Monday, September 14, 2009
By Deon Roberts, Online Editor
New Orleans CityBusiness

When the developers of Lake Forest Plaza mall go before the New Orleans City Council this week to request a subsidy to refurbish the shuttered site, they have a new economic impact study to support their request.

Baton Rouge economist Loren Scott wrote the study, which was released today. On Thursday, the council is scheduled to vote on whether to support the developers’ request to use sales taxes — through a mechanism known as tax increment financing, or TIF — generated at the mall to finance the nearly $200 million project. But the New Orleans-based Bureau of Governmental Research has criticized the TIF.

According to the study, the absence of a mall in eastern New Orleans has forced residents to shop in Jefferson and St. Tammany parishes, leaving New Orleans “as perhaps the only major city in the U.S. without a major shopping mall for its inhabitants. A reasonable argument can be made that one of the reasons for the slow re-population of this area after the storms has been the absence of a significant shopping mall like the Lake Forest Plaza Mall.”

A Lowe’s home improvement store that opened after Hurricane Katrina is the only business operating on the site. The developers, lawyer Cesar Burgos and First NBC Bank President Ashton Ryan, plan to restore the mall in three phases and operate it as New Orleans East Marketplace.

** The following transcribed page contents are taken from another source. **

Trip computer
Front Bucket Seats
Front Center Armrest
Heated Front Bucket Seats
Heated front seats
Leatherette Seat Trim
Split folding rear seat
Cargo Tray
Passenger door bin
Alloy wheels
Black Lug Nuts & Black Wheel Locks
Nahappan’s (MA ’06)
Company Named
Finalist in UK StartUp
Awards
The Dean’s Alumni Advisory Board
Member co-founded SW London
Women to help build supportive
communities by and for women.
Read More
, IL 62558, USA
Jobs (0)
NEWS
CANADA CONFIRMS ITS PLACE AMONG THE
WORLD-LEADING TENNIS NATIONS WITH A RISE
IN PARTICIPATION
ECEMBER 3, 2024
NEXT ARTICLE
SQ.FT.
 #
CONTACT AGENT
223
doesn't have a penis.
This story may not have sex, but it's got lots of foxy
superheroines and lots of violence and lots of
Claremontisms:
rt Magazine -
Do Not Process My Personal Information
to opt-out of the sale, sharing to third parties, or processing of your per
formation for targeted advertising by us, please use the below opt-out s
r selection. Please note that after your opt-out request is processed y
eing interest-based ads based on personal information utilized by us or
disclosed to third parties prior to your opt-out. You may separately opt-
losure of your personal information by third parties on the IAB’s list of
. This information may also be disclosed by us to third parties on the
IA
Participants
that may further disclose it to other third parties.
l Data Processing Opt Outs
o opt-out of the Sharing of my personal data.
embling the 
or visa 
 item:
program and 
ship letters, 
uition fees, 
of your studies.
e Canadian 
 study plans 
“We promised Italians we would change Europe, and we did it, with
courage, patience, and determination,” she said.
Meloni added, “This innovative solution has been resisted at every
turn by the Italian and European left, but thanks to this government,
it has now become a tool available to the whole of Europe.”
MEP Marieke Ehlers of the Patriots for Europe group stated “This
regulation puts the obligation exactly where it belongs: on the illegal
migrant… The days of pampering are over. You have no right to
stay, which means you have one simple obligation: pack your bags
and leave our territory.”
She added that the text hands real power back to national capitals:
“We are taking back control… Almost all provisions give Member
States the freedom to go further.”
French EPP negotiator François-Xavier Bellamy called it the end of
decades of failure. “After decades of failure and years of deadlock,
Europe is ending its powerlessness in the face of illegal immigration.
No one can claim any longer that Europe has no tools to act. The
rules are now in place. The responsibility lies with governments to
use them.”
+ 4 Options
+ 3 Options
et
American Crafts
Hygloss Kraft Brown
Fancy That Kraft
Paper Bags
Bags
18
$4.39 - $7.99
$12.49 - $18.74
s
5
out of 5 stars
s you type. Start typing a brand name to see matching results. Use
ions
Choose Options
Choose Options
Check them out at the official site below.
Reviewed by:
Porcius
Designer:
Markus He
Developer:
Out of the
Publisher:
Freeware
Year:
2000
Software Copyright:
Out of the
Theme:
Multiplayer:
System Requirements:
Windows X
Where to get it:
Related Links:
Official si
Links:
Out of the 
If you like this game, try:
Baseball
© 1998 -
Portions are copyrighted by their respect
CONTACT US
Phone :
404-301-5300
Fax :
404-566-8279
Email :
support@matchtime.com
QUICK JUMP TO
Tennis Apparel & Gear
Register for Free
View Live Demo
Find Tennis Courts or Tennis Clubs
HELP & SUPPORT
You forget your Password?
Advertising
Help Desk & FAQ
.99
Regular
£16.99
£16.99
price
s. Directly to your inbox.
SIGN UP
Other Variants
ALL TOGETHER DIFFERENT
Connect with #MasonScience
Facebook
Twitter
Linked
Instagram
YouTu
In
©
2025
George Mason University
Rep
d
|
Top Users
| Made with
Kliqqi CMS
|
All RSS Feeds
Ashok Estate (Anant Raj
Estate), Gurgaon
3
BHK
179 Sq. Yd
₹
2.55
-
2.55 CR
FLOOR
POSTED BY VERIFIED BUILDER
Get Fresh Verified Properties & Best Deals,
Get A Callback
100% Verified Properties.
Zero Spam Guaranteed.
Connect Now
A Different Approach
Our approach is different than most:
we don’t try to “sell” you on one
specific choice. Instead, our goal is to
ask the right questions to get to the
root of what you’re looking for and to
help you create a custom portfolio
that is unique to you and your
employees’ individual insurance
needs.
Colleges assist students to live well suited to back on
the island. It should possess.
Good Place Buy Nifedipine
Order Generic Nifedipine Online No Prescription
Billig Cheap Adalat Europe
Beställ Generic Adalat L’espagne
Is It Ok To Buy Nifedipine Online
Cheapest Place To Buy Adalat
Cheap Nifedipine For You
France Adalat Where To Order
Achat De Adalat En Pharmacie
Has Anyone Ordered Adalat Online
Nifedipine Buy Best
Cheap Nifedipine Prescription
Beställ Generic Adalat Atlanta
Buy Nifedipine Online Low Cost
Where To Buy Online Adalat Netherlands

In the first phase, which would begin in January, cost $43.4 million and take 1 1/2 years to build, plans call for a Wal-Mart, 100,000 square feet of other retail, 9,600 feet of food/beverage, a gas station and a police substation.

The second phase, which would cost $109.1 million to build over two years, would begin in July 2011 and involve 500,000 square feet of retail, 45,400 square feet of new food/beverage establishments, a renovated cinema and a 1,250-space parking garage.

The last phase would start in July 2013, take 1 1/2 years and cost $42.6 million to build. It would involve the construction of 50,000 square feet of Class A office space and a 120-room hotel with conference facilities.

The redevelopment will cost a total of $195 million over five years.

About 2,257 people will be employed at the mall, according to the study. During the construction period, temporary and permanent jobs will average about 2,100 per year.

The study also breaks down how much the state and city will lose in sales taxes to fund the project. The TIF would cost the city and state each 2 percent in annual sales tax collections that will instead be used for the redevelopment.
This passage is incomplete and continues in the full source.